Company I'm working for atm got them through steel form in Edmonton, only bad thing I noticed about them is the curled steel edges on them make it pretty much impossible to use snips or nibblers. makes it a breeze for channel or electrical/plumbing though as its 80percent open (just throwing out a number there) ill be back on the job Monday morning, will get a pic.


----------



## marieca3

*metal stud to masonry?*

Metal stud to exterior masonry wall: 

I'm a little wary of placing a metal stud directly to exterior masonry wall (location of the project is in the North East) as I have concerns RE: rusting and longevity. Is there a reasonably priced product out there that incorporates some kind of thermal break at the leg that could be fastened to the masonry? I'm thinking a neoprene gasket or something like that.

I don't want to fasten insulation board directly to masonry and then fur out for gypsum b/c I want the room for electrical back-boxes and runs of conduit...thoughts?


----------



## Deezal

Maybe blue skin or sill gasket just where the metal would fasten. Are you going with hat track (fur bar) or stud.

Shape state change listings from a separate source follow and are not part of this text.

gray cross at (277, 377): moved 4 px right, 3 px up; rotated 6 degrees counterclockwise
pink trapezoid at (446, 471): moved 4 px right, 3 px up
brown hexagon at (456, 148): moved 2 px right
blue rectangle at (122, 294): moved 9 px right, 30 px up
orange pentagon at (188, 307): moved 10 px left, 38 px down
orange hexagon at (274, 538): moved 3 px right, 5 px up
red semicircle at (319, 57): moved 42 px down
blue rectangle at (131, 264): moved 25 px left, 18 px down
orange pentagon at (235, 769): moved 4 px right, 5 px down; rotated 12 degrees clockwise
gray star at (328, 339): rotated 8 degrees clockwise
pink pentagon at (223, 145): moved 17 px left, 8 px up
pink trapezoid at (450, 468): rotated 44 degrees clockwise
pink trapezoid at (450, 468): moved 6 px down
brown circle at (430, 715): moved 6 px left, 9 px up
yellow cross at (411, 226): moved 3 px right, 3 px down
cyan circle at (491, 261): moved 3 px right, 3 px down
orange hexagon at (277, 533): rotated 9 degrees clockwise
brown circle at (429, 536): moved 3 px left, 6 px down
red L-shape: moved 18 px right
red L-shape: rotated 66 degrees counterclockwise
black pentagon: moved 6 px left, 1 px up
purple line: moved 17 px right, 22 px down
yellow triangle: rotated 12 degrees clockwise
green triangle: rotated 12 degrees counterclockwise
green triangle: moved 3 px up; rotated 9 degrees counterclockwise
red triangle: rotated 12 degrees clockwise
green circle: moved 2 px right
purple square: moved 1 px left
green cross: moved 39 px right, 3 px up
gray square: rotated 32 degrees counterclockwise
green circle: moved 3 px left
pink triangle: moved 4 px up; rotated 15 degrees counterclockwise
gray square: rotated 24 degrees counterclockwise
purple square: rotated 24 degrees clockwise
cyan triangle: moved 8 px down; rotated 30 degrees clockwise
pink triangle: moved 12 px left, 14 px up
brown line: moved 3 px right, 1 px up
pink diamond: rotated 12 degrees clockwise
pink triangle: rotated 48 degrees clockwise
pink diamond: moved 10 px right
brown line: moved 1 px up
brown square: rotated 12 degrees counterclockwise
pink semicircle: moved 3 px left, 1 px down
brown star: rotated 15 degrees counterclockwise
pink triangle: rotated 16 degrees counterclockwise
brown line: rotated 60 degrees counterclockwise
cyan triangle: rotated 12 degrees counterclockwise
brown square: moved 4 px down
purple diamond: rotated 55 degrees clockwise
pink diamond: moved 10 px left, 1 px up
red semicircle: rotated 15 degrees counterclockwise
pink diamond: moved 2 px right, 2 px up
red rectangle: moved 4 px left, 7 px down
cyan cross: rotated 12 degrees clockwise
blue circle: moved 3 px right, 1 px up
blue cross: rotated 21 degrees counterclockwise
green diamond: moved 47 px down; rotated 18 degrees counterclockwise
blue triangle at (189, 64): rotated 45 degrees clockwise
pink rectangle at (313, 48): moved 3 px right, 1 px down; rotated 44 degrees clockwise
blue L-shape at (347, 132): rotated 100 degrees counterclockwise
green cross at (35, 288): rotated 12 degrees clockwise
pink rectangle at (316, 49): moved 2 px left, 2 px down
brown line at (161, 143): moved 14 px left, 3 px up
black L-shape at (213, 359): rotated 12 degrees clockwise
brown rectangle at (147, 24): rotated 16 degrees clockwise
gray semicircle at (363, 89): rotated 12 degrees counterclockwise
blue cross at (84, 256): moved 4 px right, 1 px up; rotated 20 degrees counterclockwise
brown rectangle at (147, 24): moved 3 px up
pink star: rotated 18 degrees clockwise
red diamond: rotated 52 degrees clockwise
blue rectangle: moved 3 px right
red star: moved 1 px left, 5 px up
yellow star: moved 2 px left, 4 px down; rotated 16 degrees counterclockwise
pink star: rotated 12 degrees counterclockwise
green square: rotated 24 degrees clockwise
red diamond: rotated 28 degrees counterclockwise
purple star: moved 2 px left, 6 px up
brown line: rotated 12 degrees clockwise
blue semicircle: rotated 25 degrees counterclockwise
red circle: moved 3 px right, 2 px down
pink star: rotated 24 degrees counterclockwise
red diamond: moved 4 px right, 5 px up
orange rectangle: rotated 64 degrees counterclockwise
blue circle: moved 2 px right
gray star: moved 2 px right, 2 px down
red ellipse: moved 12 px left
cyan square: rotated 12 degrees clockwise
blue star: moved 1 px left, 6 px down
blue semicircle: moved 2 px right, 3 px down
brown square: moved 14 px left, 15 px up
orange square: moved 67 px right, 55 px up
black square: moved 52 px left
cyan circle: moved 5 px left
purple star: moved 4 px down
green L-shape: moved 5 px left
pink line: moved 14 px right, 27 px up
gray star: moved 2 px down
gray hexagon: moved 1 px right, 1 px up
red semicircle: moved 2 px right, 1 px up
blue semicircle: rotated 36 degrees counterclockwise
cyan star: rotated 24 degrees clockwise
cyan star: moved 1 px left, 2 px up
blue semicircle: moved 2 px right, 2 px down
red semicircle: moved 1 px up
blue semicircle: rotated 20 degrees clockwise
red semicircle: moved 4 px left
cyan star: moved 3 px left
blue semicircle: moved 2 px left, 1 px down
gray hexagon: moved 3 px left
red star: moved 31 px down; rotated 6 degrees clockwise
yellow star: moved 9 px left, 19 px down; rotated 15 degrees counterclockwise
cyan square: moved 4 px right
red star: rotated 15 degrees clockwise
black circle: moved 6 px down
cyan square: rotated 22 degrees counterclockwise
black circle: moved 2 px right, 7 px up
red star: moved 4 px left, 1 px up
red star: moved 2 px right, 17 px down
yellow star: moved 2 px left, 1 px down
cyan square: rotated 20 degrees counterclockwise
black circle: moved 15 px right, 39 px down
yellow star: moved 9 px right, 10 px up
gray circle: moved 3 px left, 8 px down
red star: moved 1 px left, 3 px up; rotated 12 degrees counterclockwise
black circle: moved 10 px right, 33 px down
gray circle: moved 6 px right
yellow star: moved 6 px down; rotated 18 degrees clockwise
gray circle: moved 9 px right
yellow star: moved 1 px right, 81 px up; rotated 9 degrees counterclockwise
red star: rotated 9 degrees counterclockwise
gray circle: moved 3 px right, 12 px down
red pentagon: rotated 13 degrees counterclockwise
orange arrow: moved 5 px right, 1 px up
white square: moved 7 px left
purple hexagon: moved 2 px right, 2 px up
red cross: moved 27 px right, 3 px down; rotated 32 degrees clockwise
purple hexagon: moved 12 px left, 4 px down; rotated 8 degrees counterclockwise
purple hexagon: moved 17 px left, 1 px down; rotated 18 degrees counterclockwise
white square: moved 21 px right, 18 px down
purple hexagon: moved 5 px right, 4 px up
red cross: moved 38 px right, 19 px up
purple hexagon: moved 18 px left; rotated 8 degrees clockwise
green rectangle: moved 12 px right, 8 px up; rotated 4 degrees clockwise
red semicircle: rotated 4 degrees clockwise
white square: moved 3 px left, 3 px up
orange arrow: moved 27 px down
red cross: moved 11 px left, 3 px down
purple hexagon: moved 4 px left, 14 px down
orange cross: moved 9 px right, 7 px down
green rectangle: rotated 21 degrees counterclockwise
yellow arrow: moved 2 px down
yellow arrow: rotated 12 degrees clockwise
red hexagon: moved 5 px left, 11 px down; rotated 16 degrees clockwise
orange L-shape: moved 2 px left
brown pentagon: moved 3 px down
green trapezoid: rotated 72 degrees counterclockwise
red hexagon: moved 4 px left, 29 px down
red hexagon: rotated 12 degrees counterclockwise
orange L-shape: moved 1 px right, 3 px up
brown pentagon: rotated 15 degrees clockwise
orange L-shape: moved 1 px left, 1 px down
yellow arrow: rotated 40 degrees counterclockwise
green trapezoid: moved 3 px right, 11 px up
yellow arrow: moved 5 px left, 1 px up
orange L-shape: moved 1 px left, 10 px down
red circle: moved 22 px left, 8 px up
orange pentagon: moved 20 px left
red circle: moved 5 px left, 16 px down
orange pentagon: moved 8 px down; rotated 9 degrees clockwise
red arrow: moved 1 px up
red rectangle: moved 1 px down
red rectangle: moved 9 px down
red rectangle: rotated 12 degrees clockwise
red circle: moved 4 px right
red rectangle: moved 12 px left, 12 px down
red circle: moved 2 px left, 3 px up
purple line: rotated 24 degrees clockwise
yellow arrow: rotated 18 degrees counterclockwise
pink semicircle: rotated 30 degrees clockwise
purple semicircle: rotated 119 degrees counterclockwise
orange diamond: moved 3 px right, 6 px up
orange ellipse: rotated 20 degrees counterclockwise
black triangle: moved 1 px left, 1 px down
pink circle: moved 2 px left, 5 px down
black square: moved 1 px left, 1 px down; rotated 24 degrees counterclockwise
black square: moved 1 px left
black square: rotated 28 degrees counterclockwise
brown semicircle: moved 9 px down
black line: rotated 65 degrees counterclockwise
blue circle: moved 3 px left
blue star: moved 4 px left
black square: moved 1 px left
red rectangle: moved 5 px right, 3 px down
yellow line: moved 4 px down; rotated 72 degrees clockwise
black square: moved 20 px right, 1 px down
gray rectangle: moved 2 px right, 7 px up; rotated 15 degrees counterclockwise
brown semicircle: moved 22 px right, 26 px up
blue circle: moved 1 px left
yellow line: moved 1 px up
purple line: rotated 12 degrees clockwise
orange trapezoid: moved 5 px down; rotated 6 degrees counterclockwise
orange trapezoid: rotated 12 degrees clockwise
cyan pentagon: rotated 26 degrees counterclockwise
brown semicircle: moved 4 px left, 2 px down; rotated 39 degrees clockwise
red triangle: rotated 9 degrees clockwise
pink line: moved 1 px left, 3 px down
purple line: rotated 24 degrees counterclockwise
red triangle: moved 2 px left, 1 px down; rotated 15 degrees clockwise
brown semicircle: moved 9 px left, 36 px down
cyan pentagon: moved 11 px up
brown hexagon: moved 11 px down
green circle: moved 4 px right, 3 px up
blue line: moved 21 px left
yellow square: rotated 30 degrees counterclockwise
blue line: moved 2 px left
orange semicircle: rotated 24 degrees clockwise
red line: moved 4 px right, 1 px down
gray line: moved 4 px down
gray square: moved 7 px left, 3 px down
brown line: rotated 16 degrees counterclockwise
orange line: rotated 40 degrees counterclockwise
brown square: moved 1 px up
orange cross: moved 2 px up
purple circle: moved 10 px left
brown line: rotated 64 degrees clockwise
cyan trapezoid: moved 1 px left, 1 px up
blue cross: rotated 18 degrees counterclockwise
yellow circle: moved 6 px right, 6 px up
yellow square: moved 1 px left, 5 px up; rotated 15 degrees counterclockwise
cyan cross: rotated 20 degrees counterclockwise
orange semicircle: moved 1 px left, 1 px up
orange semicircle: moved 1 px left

I recommend 2 1/2 stud they'll give you the room for anything electrical etc just take an average of your wall and bump I put from the masonry a half inch from your proudest point and then cut littler scrap pieces and shoot them to your wall an fasten to the stud this way also you don't have to rely on the trueness or level of the masonry as you are setting yourself and there's barely any metal to masonry contact


----------



## 2buckcanuck

Coward behind a key board, you must be proud of your self.....Loser


----------